Dituding Jual Air Lebih Mahal Dibanding Singapura, Ini Jawaban Palyja
Palyja memastikan tarif air bersih yang selama ini dibebankan kepada pelanggan tidak lebih mahal dari tarif air di Singapura.
Editor: Sanusi
Laporan Wartawan Tribunnews.com, Fitri Wulandari
TRIBUNNEWS.COM, JAKARTA - PT PAM Lyonnaise Jaya (Palyja) memastikan tarif air bersih yang selama ini dibebankan kepada pelanggan tidak lebih mahal dari tarif air di Singapura.
Hal tersebut sekaligus membantah pernyataan Koalisi Masyarakat Menolak Swastanisasi Air Jakarta (KMMSAJ) yang menuding Palyja menjual air lebih mahal dari Singapura.

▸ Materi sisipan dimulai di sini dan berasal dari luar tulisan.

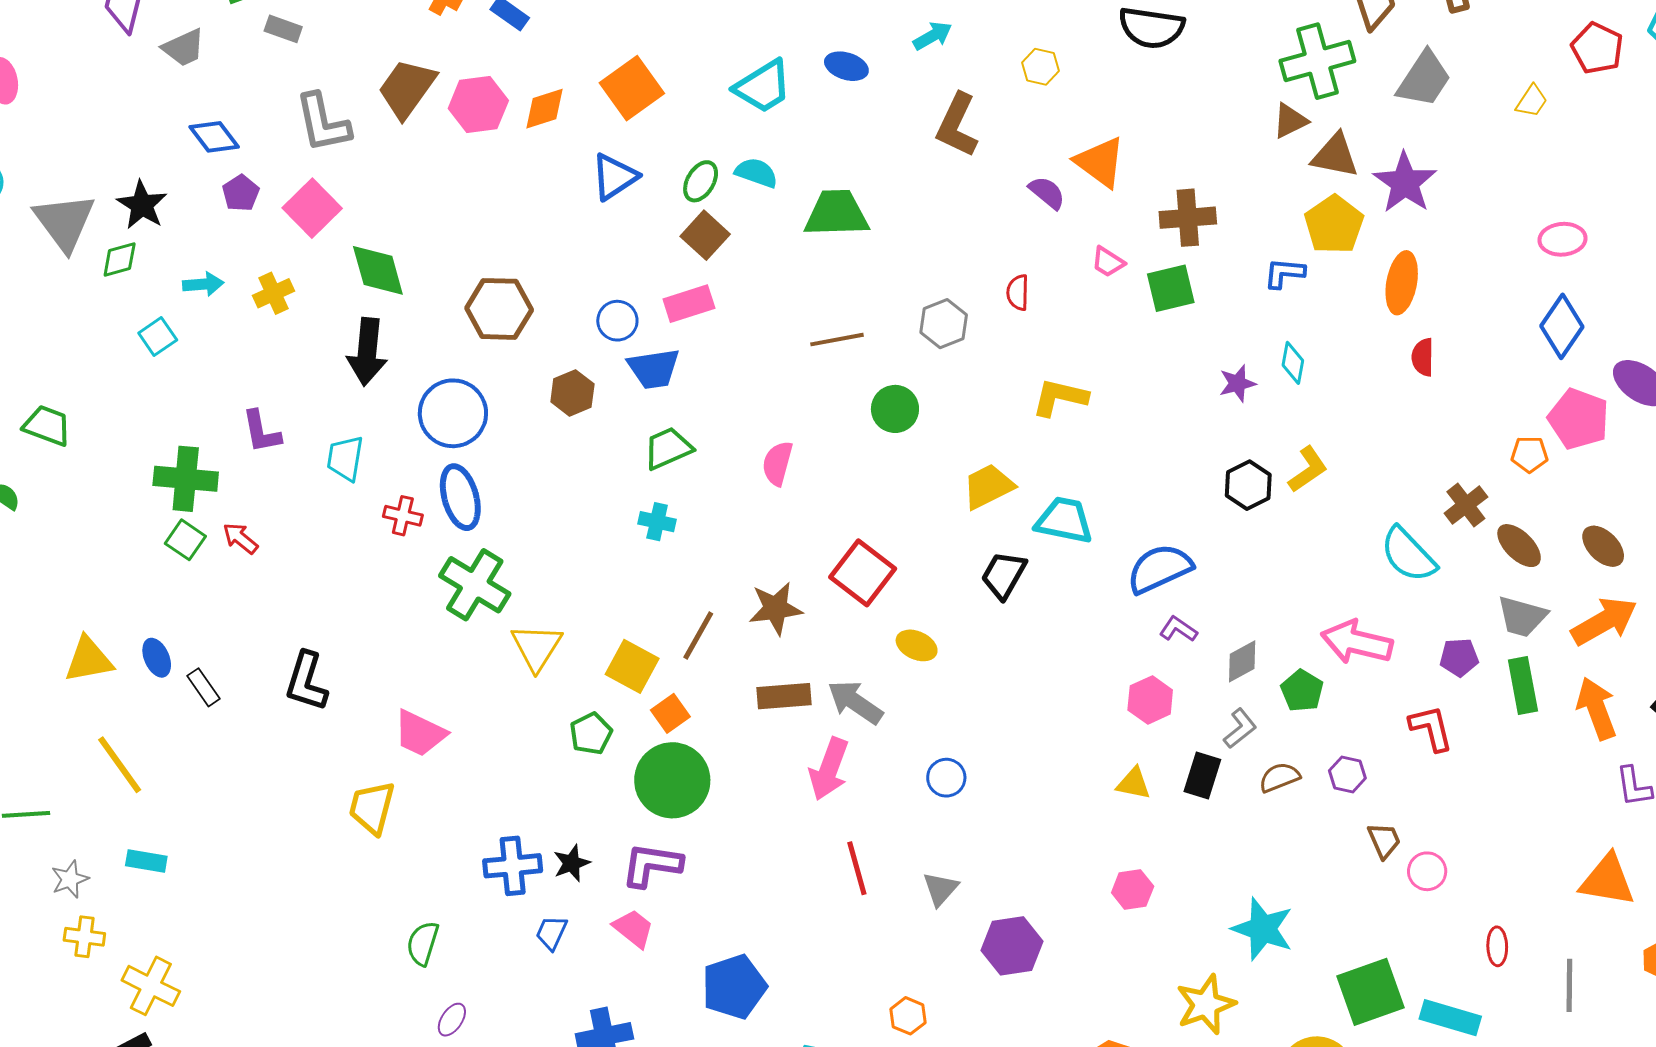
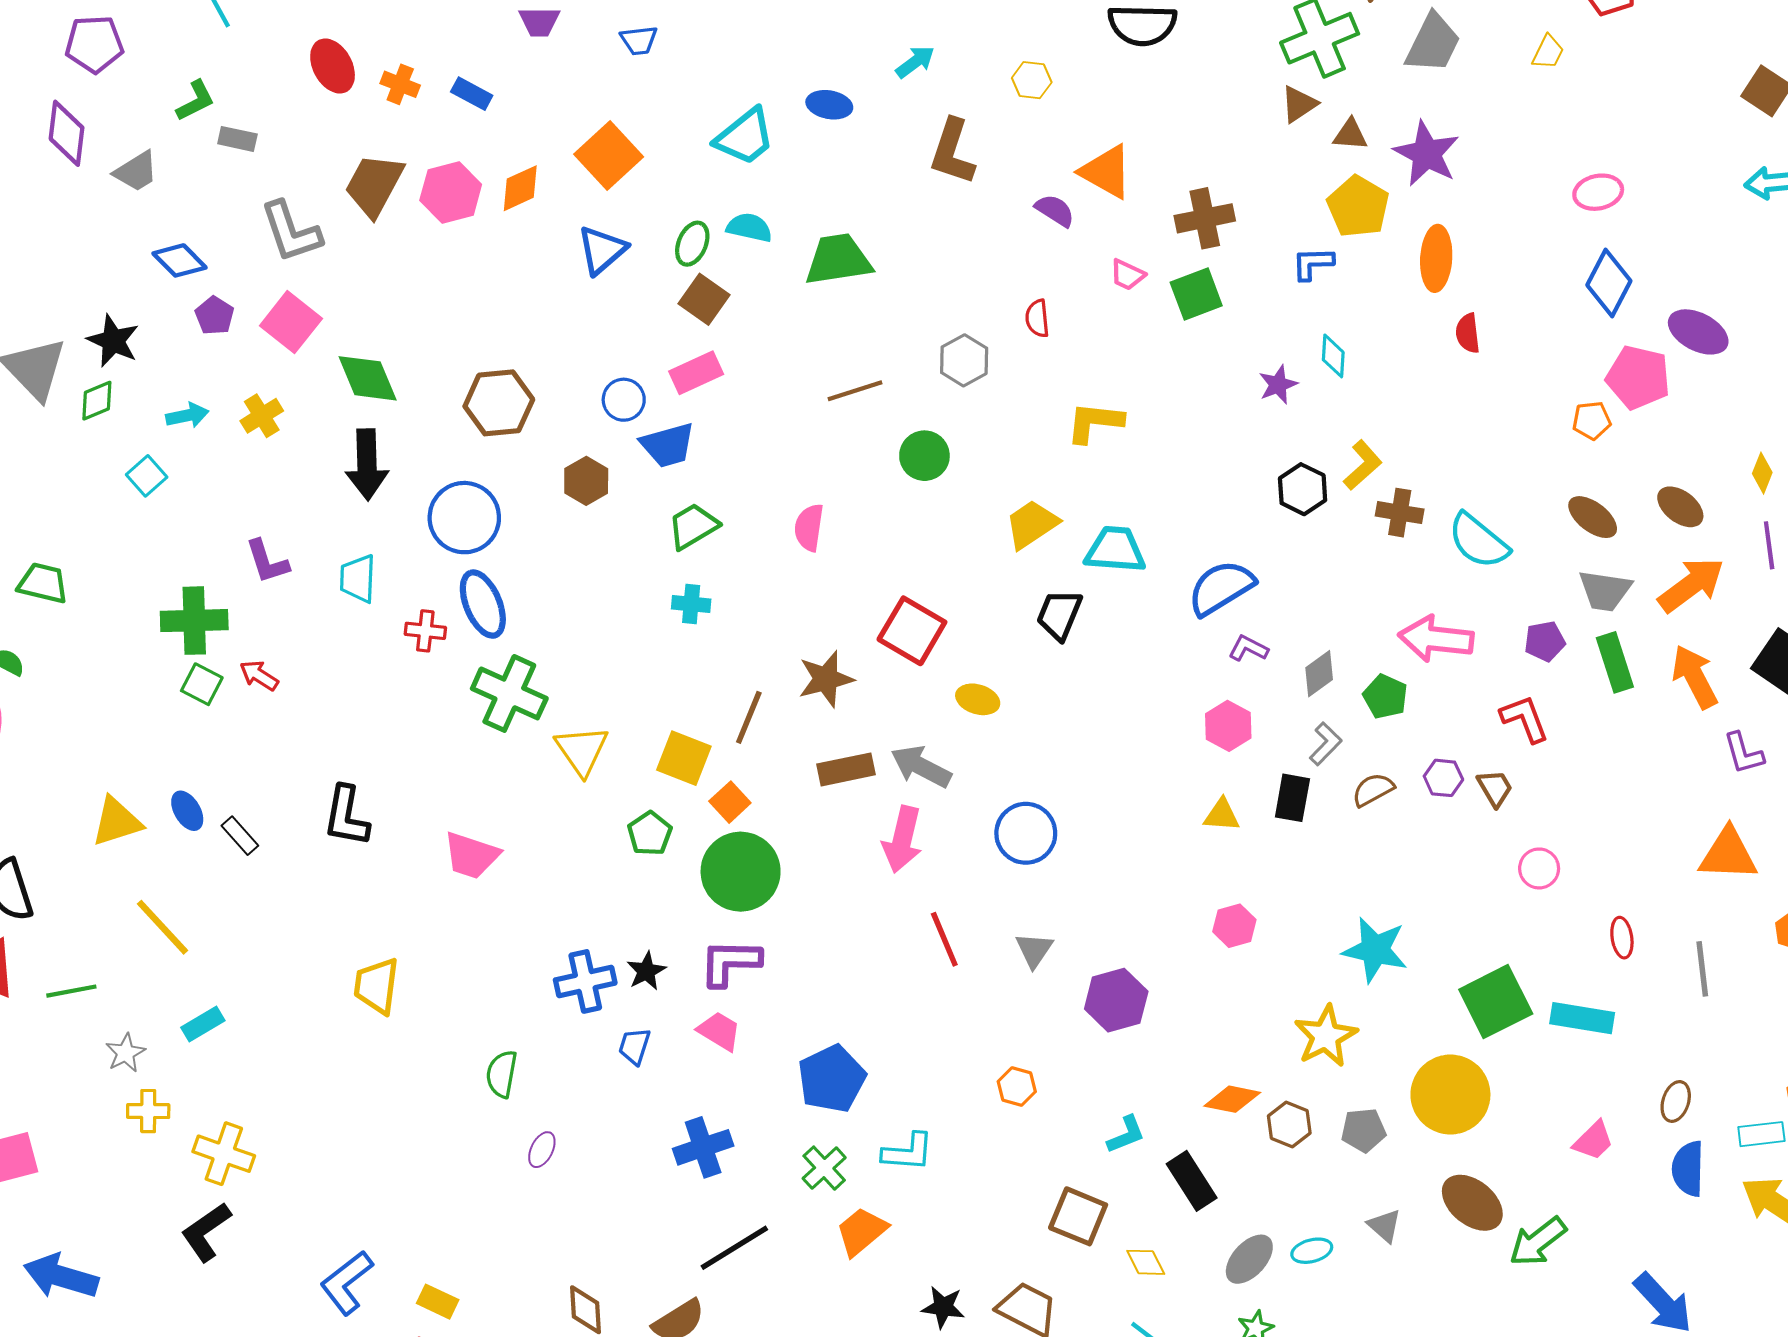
brown triangle: (1335, 156) -> (1350, 134), size x0.7
brown cross: (1466, 505) -> (1400, 513), moved, turned -36
blue circle: (946, 778) -> (1026, 833), size x1.5
yellow trapezoid: (372, 808) -> (377, 986), moved
brown trapezoid: (1384, 840) -> (1495, 788), moved
cyan rectangle: (146, 861) -> (203, 1024), turned -33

Meyritha Maryanie, Corporate Communications and Social Responsibility Division Head Palyja, mengatakan harga air di Singapura itu senilai 1 dolar AS atau sekitar Rp 13.000 per meter kubik.
Hal itu jelas berbeda dengan pernyataan KMMSAJ yang menyatakan harga air di Singapura hanya Rp 3.200.
"Bisa dicek di Public Utilities Board (PUB) milik Singapura, itu PDAM-nya mereka," kata Meyritha, saat berkunjung ke Redaksi Tribunnews, Palmerah, Jakarta, Selasa (12/4/2016) sore.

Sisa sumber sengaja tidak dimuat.